Re: 1000's of column families

Posted by Jeremy Hanna <je...@gmail.com>.

It's always had data locality (since hadoop support was added in 0.6).

You don't need to specify a partition, you specify the input predicate with ConfigHelper or the cassandra.input.predicate property.

On Oct 2, 2012, at 2:26 PM, "Hiller, Dean" <De...@nrel.gov> wrote:

> So you're saying that you can access the primary index with a key range, but to access the secondary index, you first need to get all keys and follow up with a multiget, which would use the secondary index to speed the lookup of the matching rows?
> 
> Yes, that is how I "believe" it works.  I am by no means an expert.
> 
> I also wanted to fire off a MR to process matching rows in the "virtual" CF ideally running on the nodes where it reads data in.  In 0.7, I thought the M/R jobs did not run locally with the data like hadoop does???  Anyone know if that is still true or does it run locally to the data now?
> 
> Thanks,
> Dean
> 
> From: Ben Hood <0x...@gmail.com>>
> Reply-To: "user@cassandra.apache.org<ma...@cassandra.apache.org>" <us...@cassandra.apache.org>>
> Date: Tuesday, October 2, 2012 1:01 PM
> To: "user@cassandra.apache.org<ma...@cassandra.apache.org>" <us...@cassandra.apache.org>>
> Subject: Re: 1000's of column families
> 
> Dean,
> 
> On Tuesday, October 2, 2012 at 18:52, Hiller, Dean wrote:
> 
> Because the data for an index is not all together(ie.

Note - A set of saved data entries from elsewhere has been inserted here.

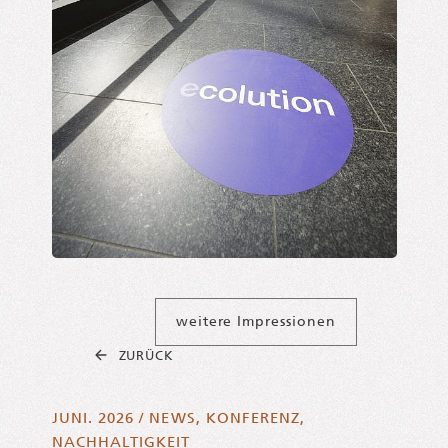
weitere Impressionen
ZURÜCK
JUNI. 2026
/
NEWS
,
KONFERENZ
,
NACHHALTIGKEIT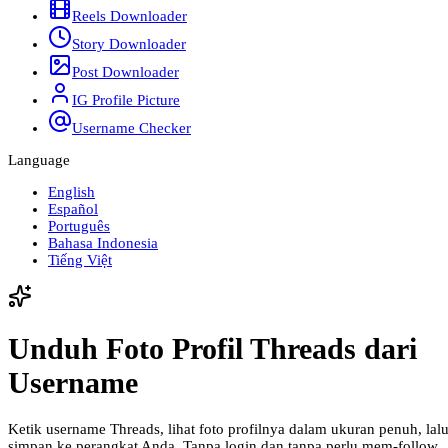
Reels Downloader
Story Downloader
Post Downloader
IG Profile Picture
Username Checker
Language
English
Español
Português
Bahasa Indonesia
Tiếng Việt
Unduh Foto Profil Threads dari
Username
Ketik username Threads, lihat foto profilnya dalam ukuran penuh, lal
simpan ke perangkat Anda. Tanpa login dan tanpa perlu mem-follow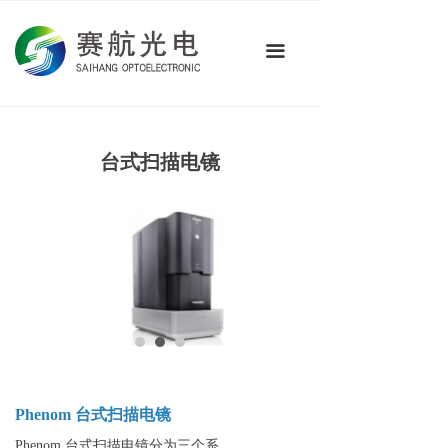
首页
끀
关于我们
产品中心
技术应用
台式扫描电镜
新闻资讯
联系我们
Phenom 台式扫描电镜
Phenom 台式扫描电镜分为三个系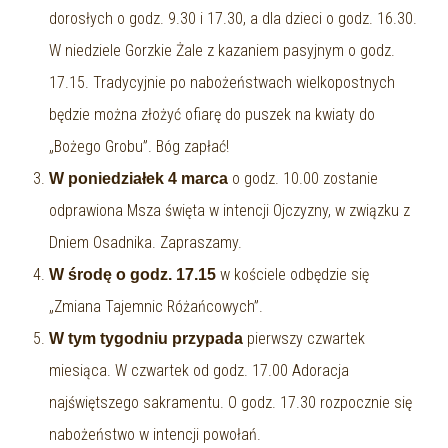
dorosłych o godz. 9.30 i 17.30, a dla dzieci o godz. 16.30.
W niedziele Gorzkie Żale z kazaniem pasyjnym o godz.
17.15. Tradycyjnie po nabożeństwach wielkopostnych
będzie można złożyć ofiarę do puszek na kwiaty do
„Bożego Grobu”. Bóg zapłać!
o godz. 10.00 zostanie
W poniedziałek 4 marca
odprawiona Msza święta w intencji Ojczyzny, w związku z
Dniem Osadnika. Zapraszamy.
w kościele odbędzie się
W środę o godz. 17.15
„Zmiana Tajemnic Różańcowych”.
pierwszy czwartek
W tym tygodniu przypada
miesiąca. W czwartek od godz. 17.00 Adoracja
najświętszego sakramentu. O godz. 17.30 rozpocznie się
nabożeństwo w intencji powołań.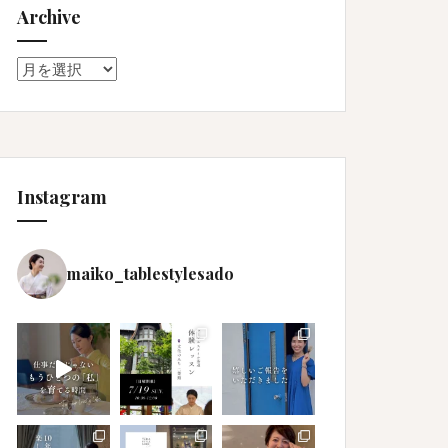
Archive
Archive
Instagram
maiko_tablestylesado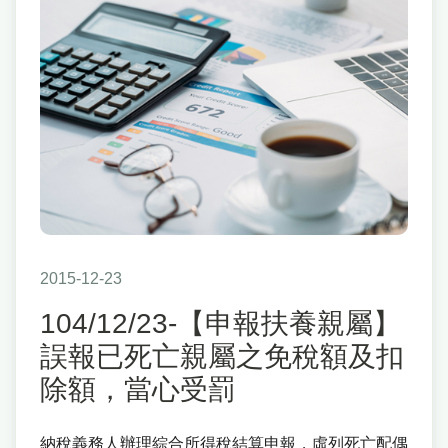
2015-12-23
104/12/23-【申報扶養親屬】
誤報已死亡親屬之免稅額及扣
除額，當心受罰
納稅義務人辦理綜合所得稅結算申報，虛列死亡配偶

Need a multi get to get the data). It is not contiguous.
> 
> The prefix in a partition they keep the data so all data for a prefix from what I understand is contiguous.
> 
> 
> 
> 
> 
> QUESTION: What I don't get in the comment is I assume you are referring to CQL in which case we would need to specify the partition (in addition to the index)which means all that data is on one node, correct? Or did I miss something there.
> 
> Maybe my question was just silly - I wasn't referring to CQL.
> 
> As for the locality of the data, I was hoping to be able to fire off an MR job to process all matching rows in the CF - I was assuming that that this job would get executed on the same node as the data.
> 
> But I think the real confusion in my question has to do with the way the ColumnFamilyInputFormat has been implemented, since it would appear that it ingests the entire (non-OPP) CF into Hadoop, such that the predicate needs to be applied in the job rather than up front in the Cassandra query.
> 
> Cheers,
> 
> Ben
>

Re: 1000's of column families

Posted by "Hiller, Dean" <De...@nrel.gov>.

So you're saying that you can access the primary index with a key range, but to access the secondary index, you first need to get all keys and follow up with a multiget, which would use the secondary index to speed the lookup of the matching rows?

Yes, that is how I "believe" it works.  I am by no means an expert.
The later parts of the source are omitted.